The further development of mixed CpCo-olefin-phosphite complexes led to the design of rare examples for air-stable precatalysts, which can be applied under thermal as well as photochemical reaction conditions.[7] This strategy for the stabilisation of Co(I)-complexes containing different donor ligands was successfully passed on to complexes possessing functionalised Cp rings, which were investigated for the connection to solid phase materials.[8]

Air-stable and recyclable CpCo(l)-precatalysts:

The stereoselective synthesis of axially chiral biaryls (two aryl rings connected by a single bond, which cannot rotate freely) presents a highly important topic in organic synthesis. Biaryls containing axial chirality as the stereogenic element play an increasingly important role in natural products as well as in pharmaceutical ingredients, while being long established ligands in catalytic applications. We have investigated in detail the application of chiral Co(I)-complexes under photochemical conditions for the asymmetric synthesis of heterobiaryls.[9] Furthermore the cobalt-catalyzed synthesis of diastereomeric atropisomers starting from chiral diynes has been demonstrated.[10] The study confirmed the approach adopted – that of not only preparing both diastereomers in one reaction but also of subsequently separating them easily by chromatography, leading to the pure atropisomers. The reaction also made possible the direct comparison of thermal and photochemical reaction conditions in a practical application.

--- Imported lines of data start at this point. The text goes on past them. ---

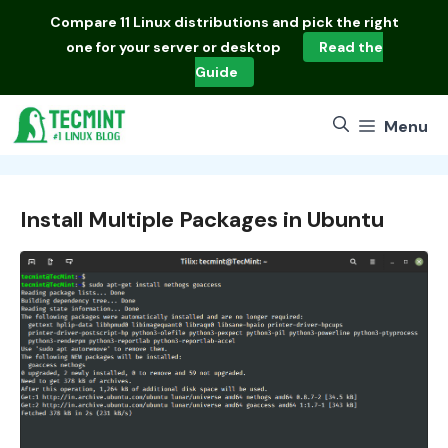
Skip
Compare
11 Linux distributions
and pick the right
to
one for your server or desktop
Read the
content
Guide
Menu
Install Multiple Packages in Ubuntu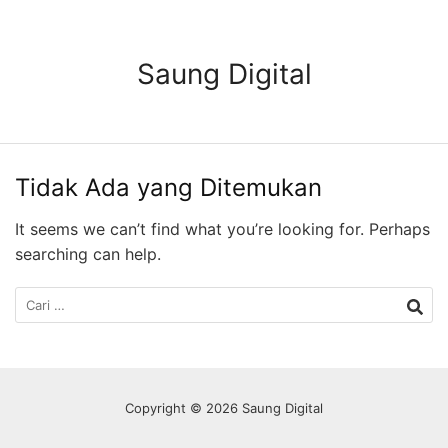
Langsung
ke
konten
Saung Digital
Tidak Ada yang Ditemukan
It seems we can’t find what you’re looking for. Perhaps
searching can help.
Cari
untuk:
Copyright © 2026 Saung Digital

We also applied the cycloaddition reaction for the assembly of biaryl systems containing five-membered ring systems in the backbone of the pyridine moiety of the molecule, thus enabling the rotational barrier of the biaryl axis to be investigated. These investigations demonstrated the exceptional dependence of the stability of the biaryl axis on small structural variations. The synthesis of different symmetrically and unsymmetrically substituted triynes resulted in the construction of a large variety of novel, functionalised triaryls, including the identification of CoCl(PPh3)3 as a highly suitable cyclotrimerization catalyst under partly very mild conditions.[11]
The results provided evidence for the high suitability of the cobalt-catalysed [2+2+2] cycloaddition reaction for the synthesis of a wide range of different biaryls.

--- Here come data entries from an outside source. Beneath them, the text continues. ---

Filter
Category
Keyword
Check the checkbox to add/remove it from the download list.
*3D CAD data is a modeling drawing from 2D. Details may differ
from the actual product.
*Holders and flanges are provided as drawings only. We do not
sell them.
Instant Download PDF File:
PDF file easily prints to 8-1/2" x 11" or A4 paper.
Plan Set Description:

Our expertise with reactions that include gaseous acetylene occupies another important role in the field of transition metal-catalyzed hydroheterofunctionalization. These reactions make use of the potential of unsaturated compounds and especially acetylene for functionalization particularly by utilizing late transition metal complexes, e.g. Ni, Pd, Pt and Fe. These functionalization reactions are especially appealing, because they produce very useful building blocks with high functionality from relatively simple precursor molecules.

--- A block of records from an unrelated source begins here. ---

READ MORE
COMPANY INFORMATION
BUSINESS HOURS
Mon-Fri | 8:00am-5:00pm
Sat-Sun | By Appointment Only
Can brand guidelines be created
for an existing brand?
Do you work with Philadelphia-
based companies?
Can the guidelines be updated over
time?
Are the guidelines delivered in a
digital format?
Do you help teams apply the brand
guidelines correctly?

  1. I. Thiel, M. Hapke, Rev. Inorg. Chem. 2014, 34, 217-245. 
  2. B. Heller, M. Hapke, Chem. Soc. Rev. 2007, 36, 1085-1094.
  3. M. Hapke, N. Weding, A. Spannenberg, Organometallics 2010, 29, 4298-4304.
  4. I. Thiel, H. Jiao, A. Spannenberg, M. Hapke, Chem. Eur. J. 2013, 19, 2548-2554.
  5. a) N. Weding, R. Jackstell, H. Jiao, A. Spannenberg, M. Hapke, Adv. Synth. Catal. 2011, 353, 3423-3433; b) Übersicht: N. Weding, M. Hapke, Chem. Soc. Rev. 2011, 40, 4525-4538.
  6. N. Weding, A. Spannenberg, R. Jackstell, M. Hapke, Organometallics 2012, 31, 5660-5663.
  7. I. Thiel, A. Spannenberg, M. Hapke, ChemCatChem 2013, 5, 2865-2868.
  8. I. Thiel, M. Hapke, J. Mol. Catal. A: Chem. 2014, 383-384, 153-158.
  9. a) A. Gutnov, B. Heller, C. Fischer, H.-J. Drexler, A. Spannenberg, B. Sundermann, C. Sundermann,  Angew. Chem. 2004, 116, 3883-3886; b) M. Hapke, K. Kral, C. Fischer, A. Spannenberg, A. Gutnov, D. Redkin, B. Heller, J. Org. Chem. 2010, 75, 3993-4003.
  10. F. Fischer, P. Jungk, N. Weding, A. Spannenberg, H. Ott, M. Hapke, Eur. J. Org. Chem. 2012, 5828-5838.
  11. P. Jungk, F. Fischer, I. Thiel, M. Hapke, J. Org. Chem. 2015, 80, 9781-9793.